Blood on the tracks: the unsolved murder of the Japanese railway chief

David Peace mixes historical investigation with the techniques of fiction to examine what happened to Sadanori Shimoyama in Tokyo in 1949

David Peace in Italy in 2008. Credit: Leonardo Cendamo/Getty Images 
issue 26 June 2021

‘There is no end to influence,’ says Harold Bloom in his seminal 1973 work, The Anxiety of Influence — and without getting into the detail of his argument, we can say that the impact of having read and admired others is always an issue for all but the most naive writers. And while Bloom’s attempts to ‘de-idealise our accepted accounts of how one poet helps to form another’ may seem a far cry from the workings of the current literary thriller, even a passing consideration of the influence of James Ellroy, master of LA noir, on his admirer David Peace quickly raises some interesting questions on how we perceive authorship, and authority, in contemporary fiction.

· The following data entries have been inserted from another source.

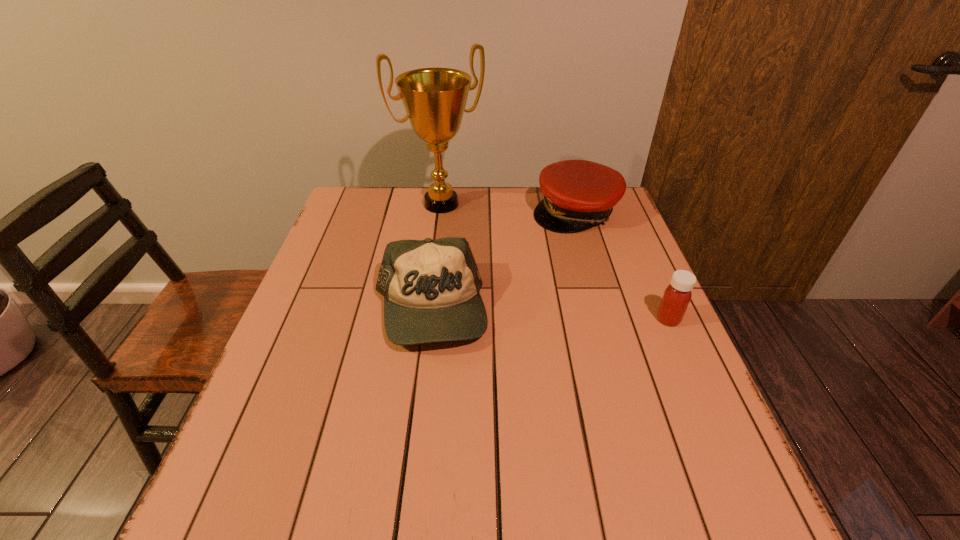 I want to click on vacant region located on the front view with handles of the award, so click(485, 262).

The width and height of the screenshot is (960, 540). I want to click on vacant area located 0.250m on the front view with handles of the award, so 489,269.

Image resolution: width=960 pixels, height=540 pixels. What are the coordinates of `cap present at the far edge` in the screenshot? It's located at (578, 194).

Where is `award that is at the far edge`? This screenshot has height=540, width=960. award that is at the far edge is located at coordinates (434, 99).

Identify the location of medicine that is at the right edge. (676, 298).

The width and height of the screenshot is (960, 540). I want to click on cap positioned at the right edge, so click(x=578, y=194).

Where is `object located in the far right corner section of the desktop`? object located in the far right corner section of the desktop is located at coordinates (578, 194).

This screenshot has width=960, height=540. In the image, there is a desktop. What are the coordinates of `vacant space at the far edge` in the screenshot? It's located at (458, 190).

The image size is (960, 540). In the image, there is a desktop. In order to click on free space at the near edge in this screenshot , I will do `click(402, 455)`.

The image size is (960, 540). What are the coordinates of `free space at the left edge` in the screenshot? It's located at (337, 389).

Peace, who has been called ‘the English Ellroy’, draws inspiration from his predecessor not only in his prose style but also in his method, which mixes historical investigation with the techniques of fiction, a modus operandi they publicly debated in 2010. In response to Peace’s question ‘Why do you write history as a novel and not as non-fiction?’ (something that he himself has often been asked), Ellroy answered:

Because I want to change things. If I don’t like something and the way it plays out, I don’t want to be beholden to the facts. And I want to tell the private stories. If you look back at what I call the private nightmare of public policy, then these fictions of mine are actually valid.

This risky approach is evident in Tokyo Redux, which revolves around the disappearance in July 1949 of the first president of Japanese National Railways (JNR), Sadanori Shimoyama, an unsolved mystery that has been the subject of several investigative articles, documentaries and even manga works, as well as an as-yet untranslated historical novel by Yasushi Inoue.